いま思い返せば、あの日の出来事が、メイの生き方や人格を大きく変えることとなったのだ。
小学四年生の夏。
何があったのかよくわからないまま両親が離婚することになり、メイは悲しみに明け暮れ、泣きはらした顔で最後の登校をした。
暑苦しい季節。
この時に聞いたセミの鳴き声だけは、今も耳の奥に張り付いている……。
“この学校来るのも、今日が最後なんだなぁ”
この四年間、努力の甲斐もなく、結局メイに友達は出来なかった。
みんなに好かれなかった寂しさを胸に抱えながらも、次の小学校では友達ができますようにと願い、自分の席についた。
皆に避けられたまま過ごす、いつもの日常。
最終日もそんな流れで締めくくられると思っていたのに。
「ちょっときてよ」
転校前の最後の昼休み、メイはクラスの中心人物の女子と、その連れの女子数人に呼び出された。

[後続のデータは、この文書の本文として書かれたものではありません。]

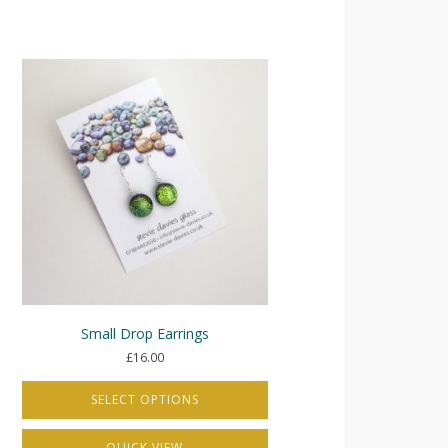
Small Drop Earrings
£
16.00
SELECT OPTIONS
This
QUICK VIEW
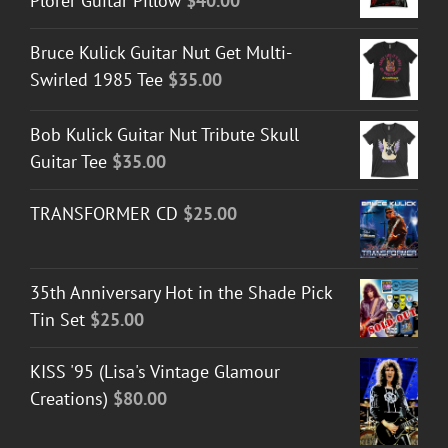
Plorer Guitar Pillow
$
40.00
Bruce Kulick Guitar Nut Get Multi-
Swirled 1985 Tee
$
35.00
Bob Kulick Guitar Nut Tribute Skull
Guitar Tee
$
35.00
TRANSFORMER CD
$
25.00
35th Anniversary Hot in the Shade Pick
Tin Set
$
25.00
KISS '95 (Lisa's Vintage Glamour
Creations)
$
80.00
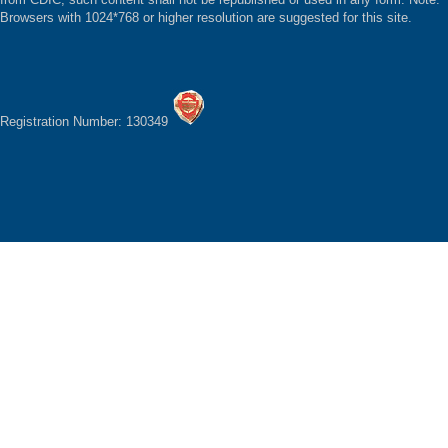
Browsers with 1024*768 or higher resolution are suggested for this site.
Registration Number: 130349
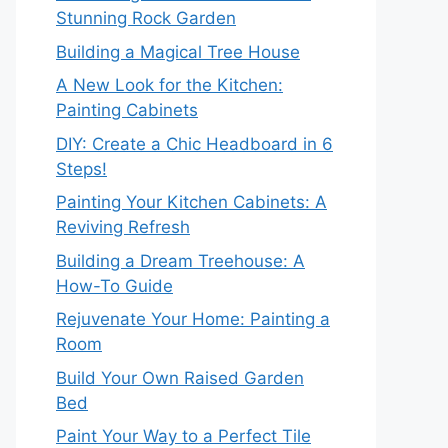
Stunning Rock Garden
Building a Magical Tree House
A New Look for the Kitchen:
Painting Cabinets
DIY: Create a Chic Headboard in 6
Steps!
Painting Your Kitchen Cabinets: A
Reviving Refresh
Building a Dream Treehouse: A
How-To Guide
Rejuvenate Your Home: Painting a
Room
Build Your Own Raised Garden
Bed
Paint Your Way to a Perfect Tile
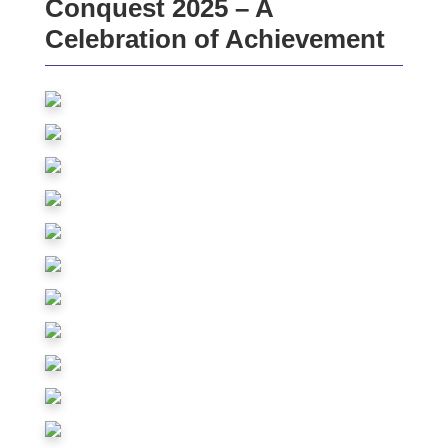
Conquest 2025 – A
Celebration of Achievement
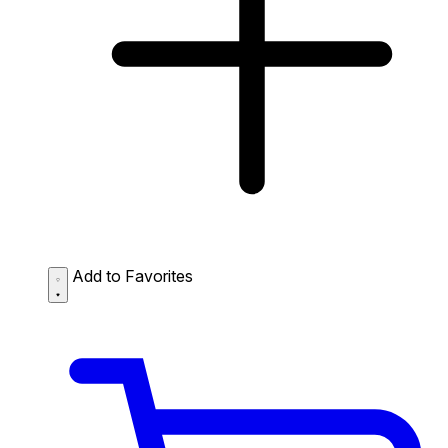
Add to Favorites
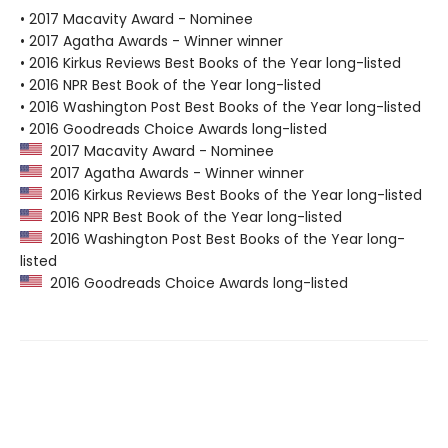
• 2017 Macavity Award - Nominee
• 2017 Agatha Awards - Winner winner
• 2016 Kirkus Reviews Best Books of the Year long-listed
• 2016 NPR Best Book of the Year long-listed
• 2016 Washington Post Best Books of the Year long-listed
• 2016 Goodreads Choice Awards long-listed
2017 Macavity Award - Nominee
2017 Agatha Awards - Winner winner
2016 Kirkus Reviews Best Books of the Year long-listed
2016 NPR Best Book of the Year long-listed
2016 Washington Post Best Books of the Year long-
listed
2016 Goodreads Choice Awards long-listed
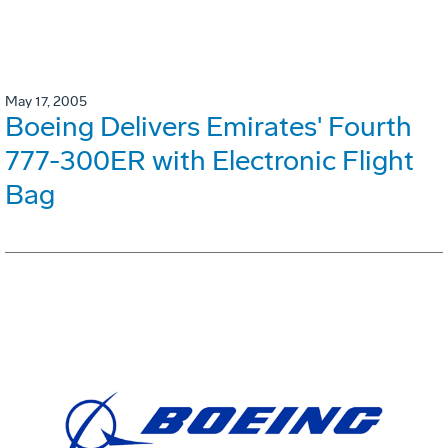
May 17, 2005
Boeing Delivers Emirates' Fourth
777-300ER with Electronic Flight
Bag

メイはクラスメイトに話しかけられたことがものすごく嬉しかった。
初めてのことだったから。
足元がふわふわして、喜びで心拍数が上がる。
そのせいか、彼女達の悪意や真意に気付くことができなかった。
メイは、人がめったに来ない体育館の準備室に連れていかれた。
「ここで何するの?」
メイは無邪気な顔で彼女達を見る。